It was then back to the Hall for a barbeque and entertained by a jazz quartet.
The Sermon
We are here, on the Feast of St Barnabas, the Son of Encouragement, to give thanks to Almighty God for the work and witness of this ancient Mystery of Merchant Taylors and to seek the continuance of His generosity and blessing in the life of the Company. We are here to remember with thanksgiving the work, especially of this past year -not least the dutiful and joyous example of the Master- but also to call to mind all those members of the Company whose labours of skill, whose acts of charity and compassion, have made a measurable difference through the course of many centuries.

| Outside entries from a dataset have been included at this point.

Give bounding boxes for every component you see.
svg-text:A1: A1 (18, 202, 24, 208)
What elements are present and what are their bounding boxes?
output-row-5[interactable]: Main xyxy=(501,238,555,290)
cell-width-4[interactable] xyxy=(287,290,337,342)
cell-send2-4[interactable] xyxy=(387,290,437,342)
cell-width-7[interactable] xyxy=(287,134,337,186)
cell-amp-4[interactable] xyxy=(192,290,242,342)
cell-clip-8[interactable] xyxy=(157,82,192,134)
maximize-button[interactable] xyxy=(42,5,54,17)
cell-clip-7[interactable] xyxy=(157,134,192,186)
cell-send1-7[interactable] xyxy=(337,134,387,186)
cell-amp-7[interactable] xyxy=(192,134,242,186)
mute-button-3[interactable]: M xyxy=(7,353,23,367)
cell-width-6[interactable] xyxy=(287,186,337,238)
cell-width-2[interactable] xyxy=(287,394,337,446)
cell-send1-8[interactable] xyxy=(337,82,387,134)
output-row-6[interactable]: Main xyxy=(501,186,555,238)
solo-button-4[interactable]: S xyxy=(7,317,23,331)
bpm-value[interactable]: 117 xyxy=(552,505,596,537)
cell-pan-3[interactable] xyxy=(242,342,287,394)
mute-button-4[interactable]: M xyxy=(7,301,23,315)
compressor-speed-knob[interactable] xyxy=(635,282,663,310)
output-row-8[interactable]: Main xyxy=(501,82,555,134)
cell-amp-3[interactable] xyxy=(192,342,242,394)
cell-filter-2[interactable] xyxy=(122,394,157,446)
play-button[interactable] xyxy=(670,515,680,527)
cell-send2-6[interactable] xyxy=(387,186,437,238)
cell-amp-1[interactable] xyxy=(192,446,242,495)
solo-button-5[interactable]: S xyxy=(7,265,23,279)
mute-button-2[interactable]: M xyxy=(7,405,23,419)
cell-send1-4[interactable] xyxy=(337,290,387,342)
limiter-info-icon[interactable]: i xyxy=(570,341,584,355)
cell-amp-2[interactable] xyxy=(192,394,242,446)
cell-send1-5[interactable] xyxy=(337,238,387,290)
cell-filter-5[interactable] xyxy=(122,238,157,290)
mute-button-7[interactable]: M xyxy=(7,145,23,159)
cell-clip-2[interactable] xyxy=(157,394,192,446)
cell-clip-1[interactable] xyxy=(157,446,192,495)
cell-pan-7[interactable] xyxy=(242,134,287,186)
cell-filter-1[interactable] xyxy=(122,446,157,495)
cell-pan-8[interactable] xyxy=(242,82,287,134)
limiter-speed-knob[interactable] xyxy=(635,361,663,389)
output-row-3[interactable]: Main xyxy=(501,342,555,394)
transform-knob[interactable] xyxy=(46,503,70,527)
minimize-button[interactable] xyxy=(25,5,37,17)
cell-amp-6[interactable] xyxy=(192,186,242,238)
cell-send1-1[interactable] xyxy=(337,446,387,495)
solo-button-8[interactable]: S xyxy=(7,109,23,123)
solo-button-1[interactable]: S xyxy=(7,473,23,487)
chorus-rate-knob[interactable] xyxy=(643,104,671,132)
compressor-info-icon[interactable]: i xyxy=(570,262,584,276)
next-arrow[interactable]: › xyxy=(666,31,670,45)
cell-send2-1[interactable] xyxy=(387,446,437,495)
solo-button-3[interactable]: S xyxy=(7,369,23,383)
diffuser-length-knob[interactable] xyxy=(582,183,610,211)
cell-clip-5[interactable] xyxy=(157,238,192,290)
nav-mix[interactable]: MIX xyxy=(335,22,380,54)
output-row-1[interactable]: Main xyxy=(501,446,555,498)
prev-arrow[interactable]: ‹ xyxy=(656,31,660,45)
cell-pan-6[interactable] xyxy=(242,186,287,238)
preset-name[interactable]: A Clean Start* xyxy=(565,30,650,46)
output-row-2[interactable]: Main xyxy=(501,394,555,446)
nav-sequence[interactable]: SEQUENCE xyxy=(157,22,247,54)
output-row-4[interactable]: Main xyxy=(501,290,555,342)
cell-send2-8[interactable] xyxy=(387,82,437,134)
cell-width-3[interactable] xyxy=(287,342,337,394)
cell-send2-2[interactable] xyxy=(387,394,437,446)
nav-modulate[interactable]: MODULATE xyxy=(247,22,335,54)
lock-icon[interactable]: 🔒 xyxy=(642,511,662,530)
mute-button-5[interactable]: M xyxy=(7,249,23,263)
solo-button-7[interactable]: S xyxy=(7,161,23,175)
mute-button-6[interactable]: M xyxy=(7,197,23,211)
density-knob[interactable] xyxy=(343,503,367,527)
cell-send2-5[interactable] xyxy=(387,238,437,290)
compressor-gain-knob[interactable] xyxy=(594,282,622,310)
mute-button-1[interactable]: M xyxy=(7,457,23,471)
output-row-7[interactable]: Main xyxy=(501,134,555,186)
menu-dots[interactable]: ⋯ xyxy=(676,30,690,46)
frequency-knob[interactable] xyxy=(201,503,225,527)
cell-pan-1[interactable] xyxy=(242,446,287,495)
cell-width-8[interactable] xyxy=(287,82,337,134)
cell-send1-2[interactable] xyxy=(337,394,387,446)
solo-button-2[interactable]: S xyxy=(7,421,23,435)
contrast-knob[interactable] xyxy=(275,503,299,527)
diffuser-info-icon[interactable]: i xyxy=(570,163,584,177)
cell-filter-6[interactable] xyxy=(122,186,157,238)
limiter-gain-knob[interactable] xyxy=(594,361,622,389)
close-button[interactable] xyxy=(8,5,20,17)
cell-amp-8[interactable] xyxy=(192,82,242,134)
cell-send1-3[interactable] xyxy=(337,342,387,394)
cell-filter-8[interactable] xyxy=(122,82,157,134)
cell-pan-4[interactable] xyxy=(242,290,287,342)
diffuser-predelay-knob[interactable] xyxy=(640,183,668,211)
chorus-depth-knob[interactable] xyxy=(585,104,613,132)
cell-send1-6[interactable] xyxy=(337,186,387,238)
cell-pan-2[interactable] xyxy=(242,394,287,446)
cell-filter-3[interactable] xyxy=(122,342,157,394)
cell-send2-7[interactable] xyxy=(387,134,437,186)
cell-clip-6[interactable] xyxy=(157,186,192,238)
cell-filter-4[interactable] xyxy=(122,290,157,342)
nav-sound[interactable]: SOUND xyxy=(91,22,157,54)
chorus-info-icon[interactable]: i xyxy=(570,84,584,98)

Tonight, we are making a bridge from the present into the past. Tonight, we are celebrating and renewing an institution whose life is bigger and broader and larger than merely the sigma of its current assets and of its current persons.
The Worshipful Company of Merchant Taylors, like those other worshipful companies in the City of London, is what it is today because of all those liverymen of the past, names we remember and names we do not -the decisions they took, the time they gave, the resource they enabled, the commitment they displayed, the disasters they averted, the tragedies they suffered, and -cardinally- the conviviality and the fellowship they both created and sustained throughout it all.
Tonight, Master, Wardens, and members of the Livery and Freedom, you stand as the inheritors of a body of tradition, deep and ancient, that it is now your task responsibly to frame amid the uncertainties, difficulties, and challenges of our very modern world.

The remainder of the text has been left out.